Notice that in the above example, the shared L2 cache acts like a backstop for the extra traffic we incurred, preventing us from moving further down the memory hierarchy and wasting more cycles. If we had per core L2 caches, or if our two cores happened to be assigned to different L2 caches, the false sharing problem would continue to propogate until we find a common storage layer, either L3 or main memory.
Demo
Let’s see how false sharing can impact your program in practice. First, we allocate a struct with two variables a and b. Since they are contiguous in memory, we can expect them to reside on the same cache line. Then, we create a function that updates either a or b a large number of times.
#include <stdio.h>
#include <stdlib.h>
#include <pthread.h>
long NUM_ITER = 3l * 1000l * 1000l * 1000l; //3 billion
typedef struct {
int a;
int b;
} Foo;
Foo foo = {0, 0};
void *increment(void *var) {
char *c = (char*)var;
for (size_t i = 0; i < NUM_ITER; ++i) {
if (*c == 'a') {
foo.a++;
} else if (*c == 'b') {
foo.b++;
}
}
return NULL;
}
Here is the main method that creates one thread which updates a 3 billion times.
int main() {
pthread_t ta;
pthread_create(&ta, NULL, increment, (void*)"a");
pthread_join(ta, NULL);
return 0;
}
Running the above code and time‘ing it takes a little under 6s:
$ gcc main.c -o main && time ./main
real 0m5.662s
user 0m5.605s
sys 0m0.002s
What if we add a second thread that does the same to b? Since thread 1 updates a and thread 2 updates b, we should expect the time to remain the same, as we can utilise two cores in parallel. Our main method now looks like this:
int main() {
pthread_t ta;
pthread_t tb;
pthread_create(&ta, NULL, increment, (void*)"a");
pthread_create(&tb, NULL, increment, (void*)"b");
pthread_join(ta, NULL);
pthread_join(tb, NULL);
return 0;
}
But upon rerunning it we see the real time go up to ~18s. This is because we’re seeing false sharing in action!

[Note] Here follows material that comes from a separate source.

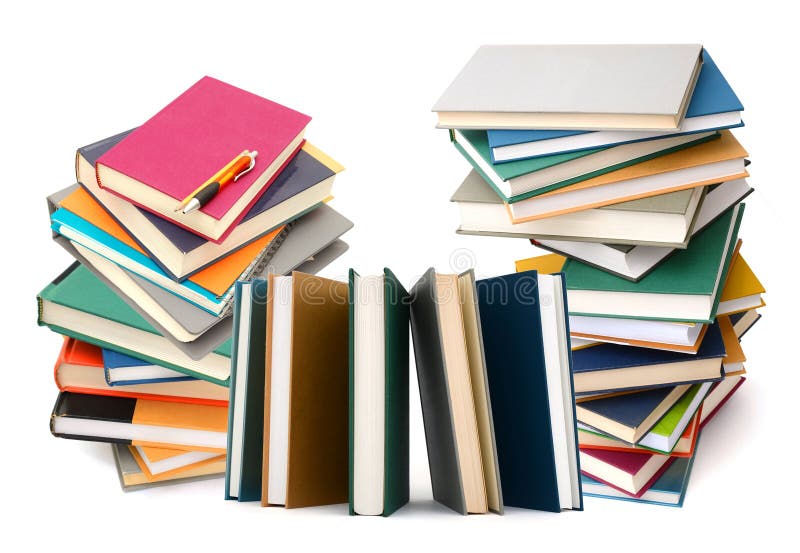 Locate an element on the screen. This screenshot has width=800, height=553. vertical books is located at coordinates (244, 383), (297, 403), (366, 404), (450, 393), (513, 383). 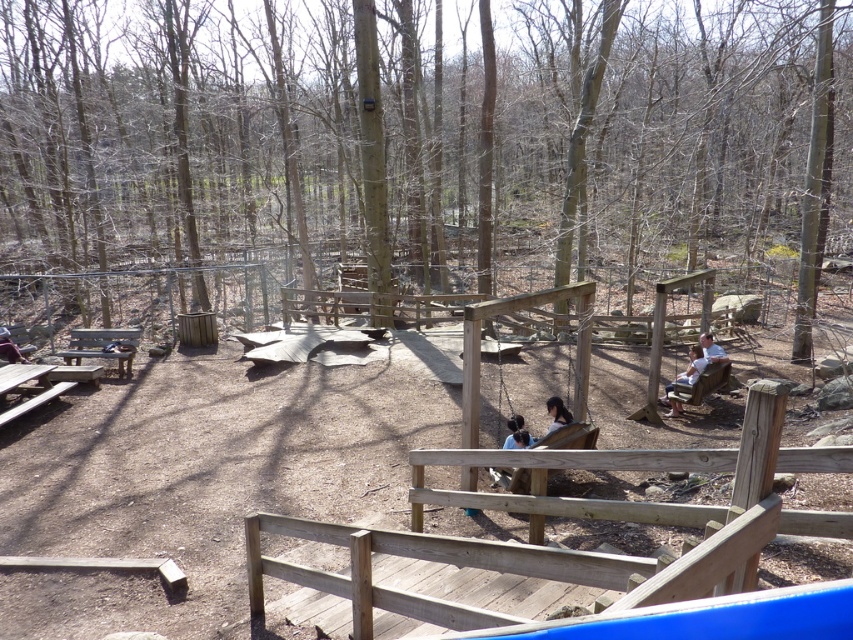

To resolve this issue, we can pad the struct, making sure that the two variables reside at least 64 bytes apart. So here we need 60 bytes of padding, which can be done with 7 doubles and an additional int.
typedef struct {
int a; // 4
double d1,d2,d3,d4,d5,d6,d7; // 56
int i1; // 4
int b;
} FooPadded;
FooPadded foo_padded = {0, 0.0, 0.0, 0.0, 0.0, 0.0, 0.0, 0.0, 0, 0};
Running a single thread takes around the same time as before (~5.4s), but with two threads:
$ gcc main.c -o main && time ./main
real 0m6.493s
user 0m11.915s
sys 0m0.003s
We’re now down to ~6s, which compared to 18s is a 3x improvement! From the output above, you can see we are taking advantage of parallelism. The user row, which shows the total time spent in userspace, is about twice our elapsed system time, meaning two cores are simultaneously running.
You can moreover see that our latency now does not increase with the number of threads (the small increase is probably due to the small overhead of starting the thread). You can try bumping up the number of variables and threads (up to the number of cores you have) to verify that the time remains roughly constant.